Jeszcze raz Boscobel
Ewelinko, u nas od dwóch leje niemiłosiernie. Nawet nasze psy nie chcą wychodzić w taką pogodę Wolałam jak był lekki mróz i śnieg, bo w grudniu to już nie wypada, żeby listopadowa aura rządziła. Nastrój poprawiam sobie przeglądając forumowe ogrody i strony szkółek z różami
Aniu Ann_85, to najlepsze wyjście z sytuacji, bo inaczej ciągle byś się zastanawiała czy dobrze zrobiłaś. A tak sama sobie wyrobisz zdanie na ich temat.
Ghita jest śliczna, tylko moja w tym roku strasznie chorowała na czarną plamistość. Już w połowie sezonu stała bezwstydnie bez sukienki i świeciła tą golizną aż przykro było patrzeć Choroba bardzo ją osłabiła i kolejne kwitnienie było słabiutkie i to tylko na samej górze, bo tam zostało trochę liści. Mam nadzieję, że to wina kiepskiego sezonu, a nie tendencji tej róży do czarnej plamistości.
Jestem tak zainfekowana 'różyczką', że u mnie nie ma różnicy. Róże najchętniej sadziłabym przez cały rok Zarówno jesienią jak i wiosną nie potrafię się powstrzymać i zawsze coś sadzę. Nawet w środku sezonu kupuję róże w donicach.
Wygrzebałam dla Ciebie fotki Rosengrafin Marie Henriette i Herzogin Christiana
Basiu, zawsze chętnie służę pomocą Cena Herzogin faktycznie odstrasza, ale tak już jest z nowościami, że są nieco droższe.
Justynko, dziękuję i zapraszam jak najczęściej
Marlenko, kupuj Boscobel i nie zastanawiaj się - jest tego warta!
Z dwojga złego wolę już ten ciężki śnieg niż to co od dwóch dni mamy za oknem Róże i tak będą cięte wiosną, więc najwyżej przytnę trochę niżej.
Kurfurstin Sophie
Teresko, cieszy mnie, że na forum jest tak dużo fanek róż Austina, dzięki temu nasze kolekcje z roku na rok się powiększają One są warte posiadania bez dwóch zdań. Szkoda, że ogrody nie chcą się rozciągnąć w nieskończoność...
A czerwone róże to dla mnie klasyka i nie wyobrażam sobie prawdziwego rosarium bez przedstawicielek tego koloru.

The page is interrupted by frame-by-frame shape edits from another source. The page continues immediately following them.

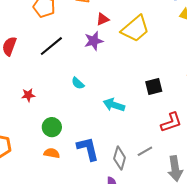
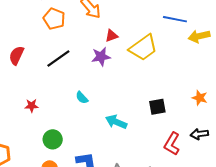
red L-shape: (171, 122) -> (172, 144), turned 135

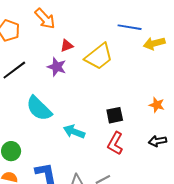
purple star: (101, 57) -> (57, 67), turned 30
cyan semicircle: (82, 98) -> (39, 108), size x2.0
red L-shape: (172, 144) -> (115, 143), moved

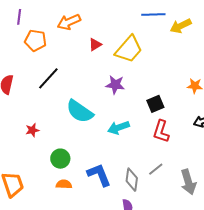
orange arrow: (45, 19) -> (69, 22), turned 120
purple star: (57, 67) -> (115, 85), moved
cyan arrow: (74, 132) -> (119, 128), turned -30

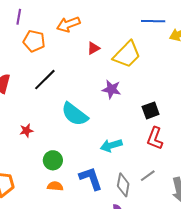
cyan arrow: (119, 128) -> (111, 145), moved

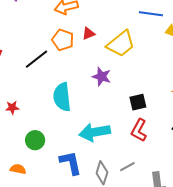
orange pentagon: (34, 41) -> (63, 40), moved
cyan semicircle: (75, 114) -> (62, 97), turned 40
cyan arrow: (111, 145) -> (95, 132), size x1.4
orange semicircle: (55, 186) -> (18, 169), moved

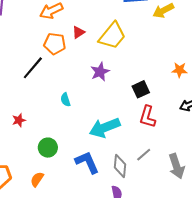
purple star: (102, 77) -> (100, 72), turned -30
cyan semicircle: (62, 97) -> (65, 100), size x0.5
orange semicircle: (18, 169) -> (37, 179), turned -56

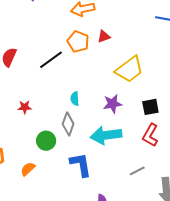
yellow trapezoid: (112, 36) -> (129, 69), moved
purple star: (100, 72) -> (113, 104), moved
gray diamond: (120, 166) -> (68, 124), moved

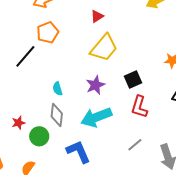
red triangle: (104, 36) -> (97, 16), moved
orange pentagon: (78, 42) -> (48, 32), turned -30
red star: (25, 107) -> (18, 123), moved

Asiu, tak zastanawiam się na fioletową różą Ten kolor wśród róż jest raczej rzadkością i najbardziej bliska fioletowej barwy jest Rhapsody in Blue. Tylko, że ona cały dzień w pełnym słońcu raczej nie da rady. Kwiaty nabiorą sino trupiej barwy i zrobią się paskudne. Nie są dość trwałe żeby znieść takie warunki. Reszta do fioletu jest raczej zbliżona. Bliżej im do purpury z lekką domieszką fioletu, ale i one niezbyt dobrze znoszą pełne nasłonecznienie przez cały dzień. Gdybyś taką różę posadziła przy jakiejś większej, która da trochę cienia, to może Minerva, Parfum Flower Circus, Lavender Flower Circus by się nadawały? Jeszcze przychodzi mi do głowy Eyes for You. Nie jest może dokładnie fioletowa, ma za to śliczne oczka. U mnie rośnie w nóżkach Rhapsody i tworzą naprawdę urocze zestawienie.
Eyes for You
Anida, witam Cię serdecznie i dziękuję za miłe słowa.

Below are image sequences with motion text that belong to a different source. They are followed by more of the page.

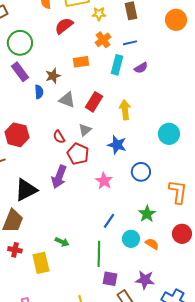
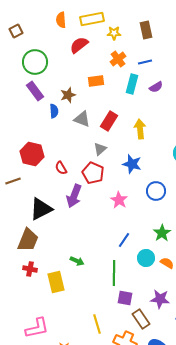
red semicircle: (59, 137) -> (61, 168), moved

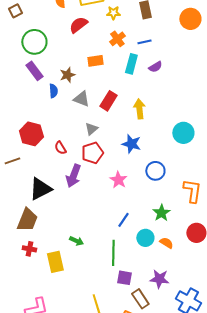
gray triangle: (100, 149) -> (91, 129), moved
red pentagon: (93, 173) -> (92, 153), turned 30

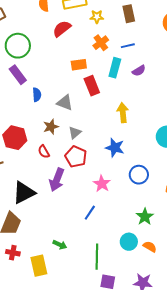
brown star: (67, 75) -> (51, 127), moved
red rectangle: (108, 101) -> (92, 86), moved, turned -54
red pentagon: (92, 153) -> (76, 157), turned -30
blue line: (123, 220) -> (90, 213), moved

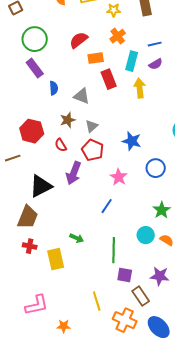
red semicircle: (62, 29) -> (79, 40), moved
blue line: (128, 46) -> (155, 44), moved
yellow arrow: (123, 113) -> (140, 88), moved

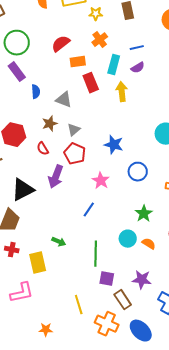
pink L-shape: (37, 305) -> (22, 293), moved

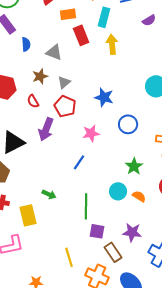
purple semicircle: (138, 68) -> (149, 20), moved
pink star: (101, 181) -> (91, 133), turned 30

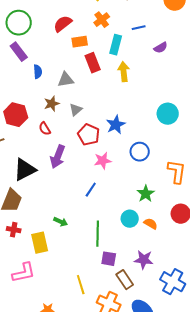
gray triangle: (54, 52) -> (66, 80), turned -30
blue star: (104, 97) -> (116, 125), turned 30
red pentagon: (65, 106) -> (89, 135), moved

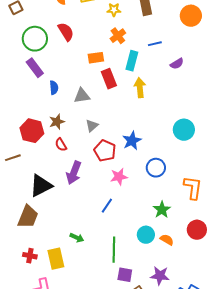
red semicircle: (63, 24) -> (66, 32), moved, turned 96
brown star: (52, 104) -> (57, 122), moved
red cross: (14, 230) -> (30, 256), moved

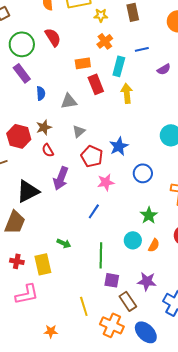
orange semicircle: (167, 240) -> (154, 245), turned 88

Aniu Annes77, będziemy wspólnie obserwować jak rozwijają się nasze podopieczne. Coraz więcej dziewczyn skusiło się na tę odmianę. Będzie co podziwiać w czerwcu i porównywać jak rosną w naszych ogrodach
Z opinią na temat Summer Song zgadzam się w 100%. To chyba jedyna z angielek, która jak dotąd spisuje się marnie. Podobnie jak Ty, ciągle czekam aż wreszcie mnie zaskoczy i zacznie porządnie rosnąć. Jakoś nie mam serca się jej pozbyć, może również ze względu na niesamowitą barwę i cudny zapach. A może tylko dlatego, że do angielek mam wyjątkową słabość i znacznie większą cierpliwość niż róż innych hodowców.

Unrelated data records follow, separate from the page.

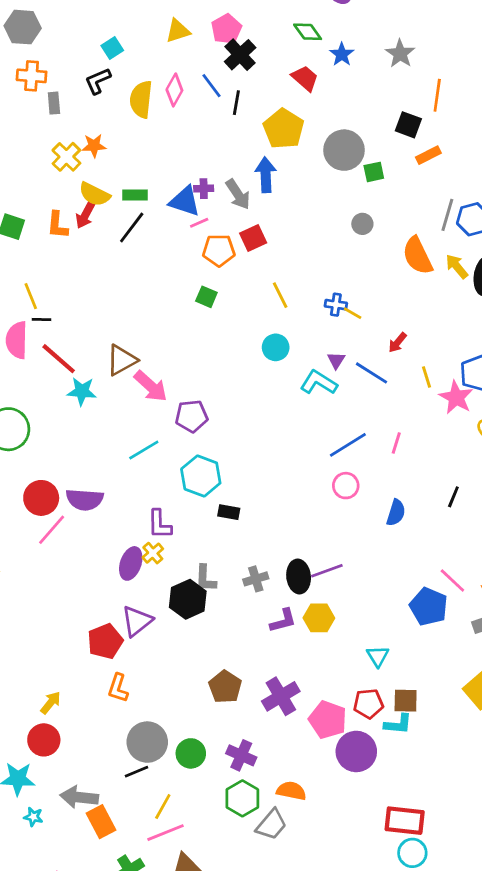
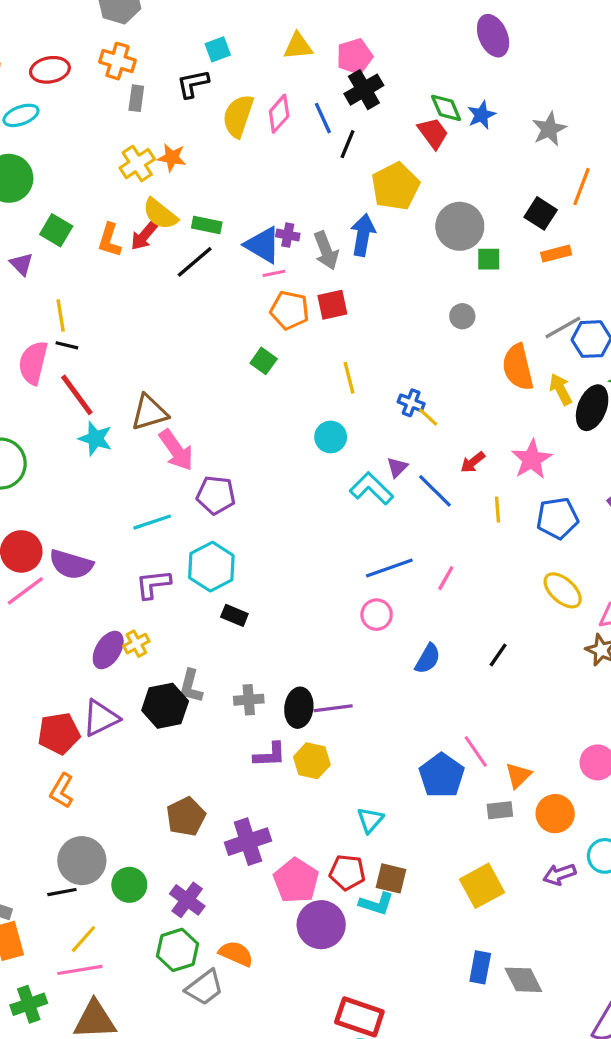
green diamond: (308, 32) -> (446, 108), moved
gray line: (447, 215) -> (563, 327), turned 32
pink star: (456, 397) -> (532, 459), moved
purple L-shape: (159, 524) -> (153, 584), moved, turned 72

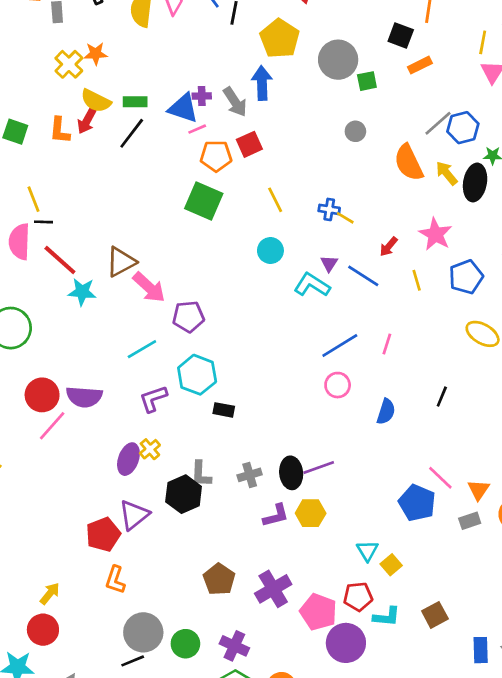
green square: (264, 361) -> (204, 201), size x1.8
brown square: (391, 878) -> (435, 615), moved, turned -30
yellow square: (482, 886) -> (391, 565), moved, size x0.6

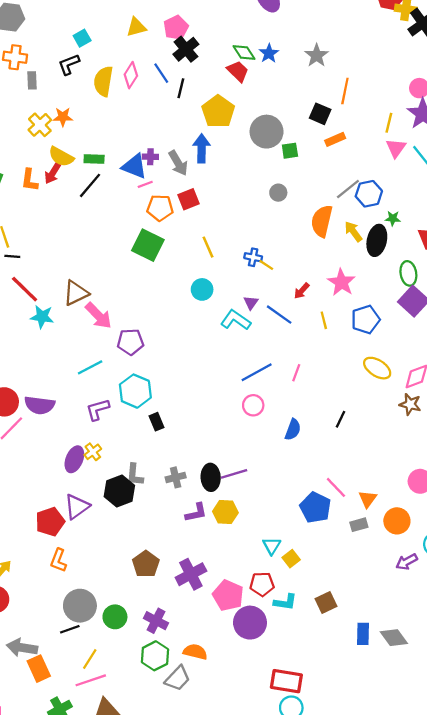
orange semicircle: (409, 163) -> (322, 221), turned 36
black rectangle: (224, 410) -> (156, 422), turned 54

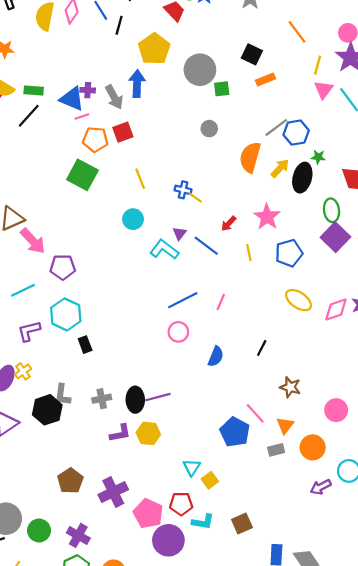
orange line: (345, 91) -> (297, 32), moved, turned -50
yellow arrow: (353, 231) -> (280, 168), turned 78
brown star: (410, 404) -> (290, 387), moved

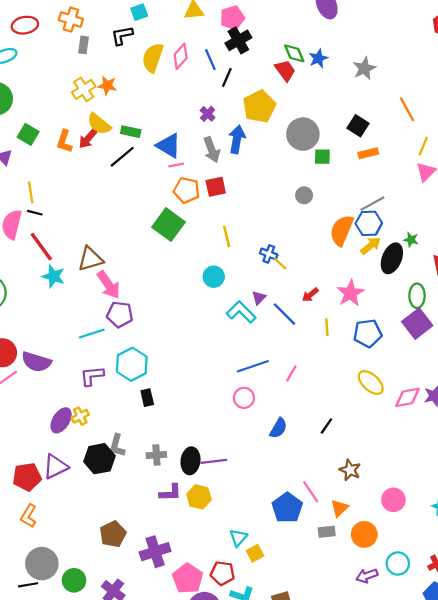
purple cross: (88, 90) -> (208, 114), moved, turned 32
blue hexagon: (296, 133) -> (369, 223), moved
purple pentagon: (63, 267) -> (120, 314), moved

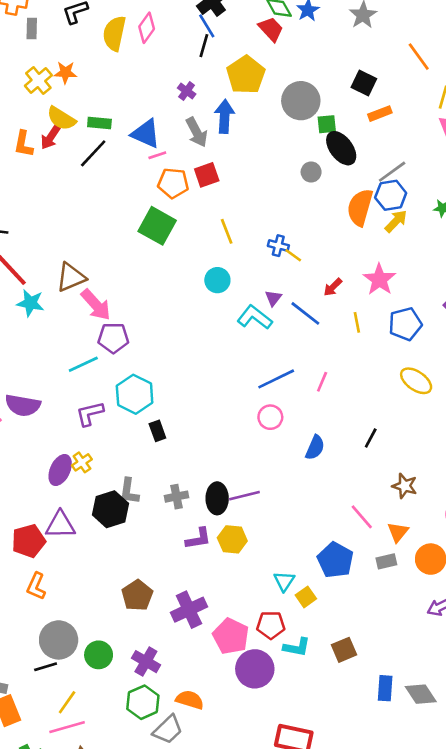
blue line: (210, 60) -> (207, 26), moved
black ellipse: (392, 258) -> (341, 148), moved, turned -52
purple triangle: (55, 467) -> (60, 525), turned 32
blue pentagon: (287, 508) -> (335, 560), moved

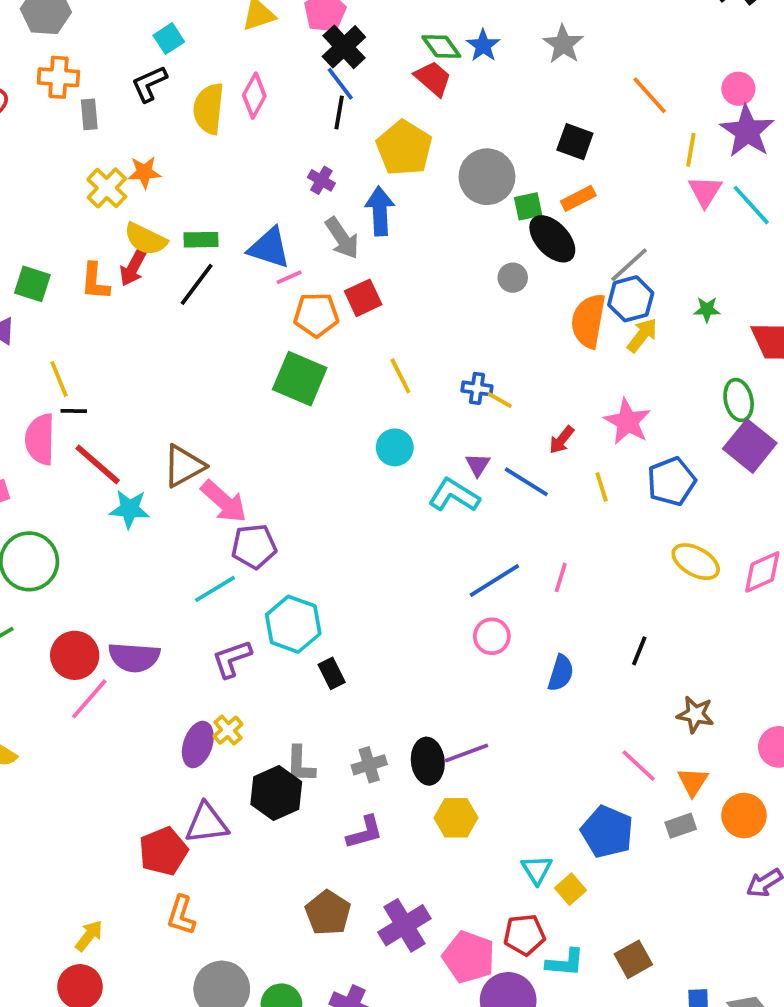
orange rectangle: (380, 114) -> (578, 198), moved
purple L-shape: (198, 539) -> (365, 832), moved

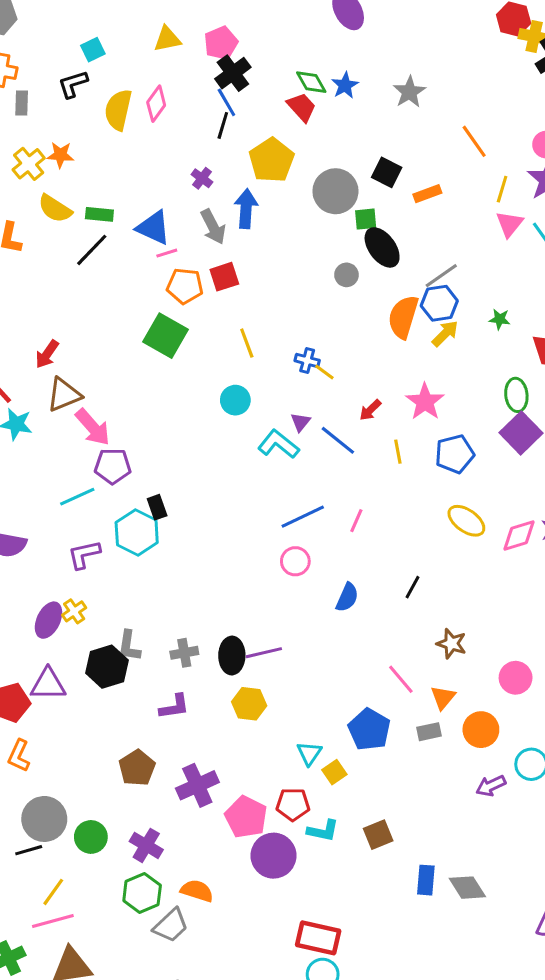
black square: (575, 142) -> (387, 172), moved
orange rectangle: (578, 198) -> (427, 194), moved
red arrow: (133, 268) -> (47, 354), moved
black rectangle: (332, 673) -> (157, 507), moved

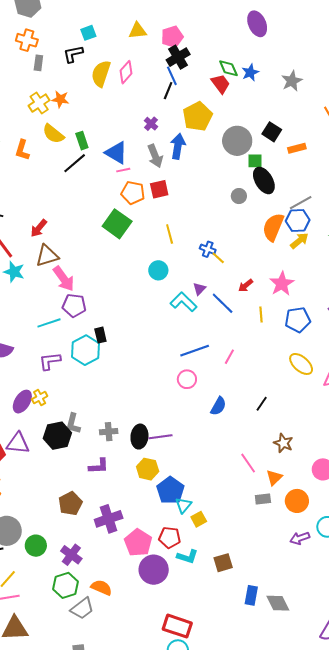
green rectangle: (99, 214) -> (82, 141), turned 60
blue pentagon: (369, 729) -> (170, 490), moved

Aneczko, Zauroczonych różami Austina jest coraz więcej. I dobrze, bo to genialny hodowca, któremu udało się stworzyć niebanalne połączenie urody i zapachu róż historycznych z bardzo dobrą powtarzalnością kwitnienia. One mają w sobie ten niesamowity czar i przejść obojętnie obok kwitnącego krzaka np. takiej Princess Anne nie sposób A już sam zapach unoszący się w ogrodzie pełnym kwitnących angielek powala na kolana.
Witam wszystkich w ten zapłakany, obrzydliwy weekend. Psa by z domu nie wygonił, nie mówiąc o ludziach. I to ma być grudzień? Jest nadzieja, że ta paskudna, zapyziała pogoda jutro się skończy, bo jak nic nas zaleje nie tylko woda, ale i krew. I ja kiedyś narzekałam na suszę? Ha, ha, dobre sobie. Nie pamiętam jak wygląda sucha ziemia, bo mam wrażenie, że nawet moje mazowieckie piaski nasiąkły wodą do granic wytrzymałości. No dobra, dość już narzekania. Na poprawę nastroju i na przekór mokrej aurze, tętniący kolorami czerwcowy ogród.
Jadziu, na pierwsze kwiaty Carolyn Knight już się nie mogę doczekać Intryguje mnie jej barwa.
Sabinko, cieszę się, że Boscobel zagościła u Ciebie, bo jest tego warta Będziemy mogły wymieniać doświadczenia. Swój drugi krzaczek kupiłam z tego samego źródła, więc mam nadzieję piękne kwitnienie obu sadzonek.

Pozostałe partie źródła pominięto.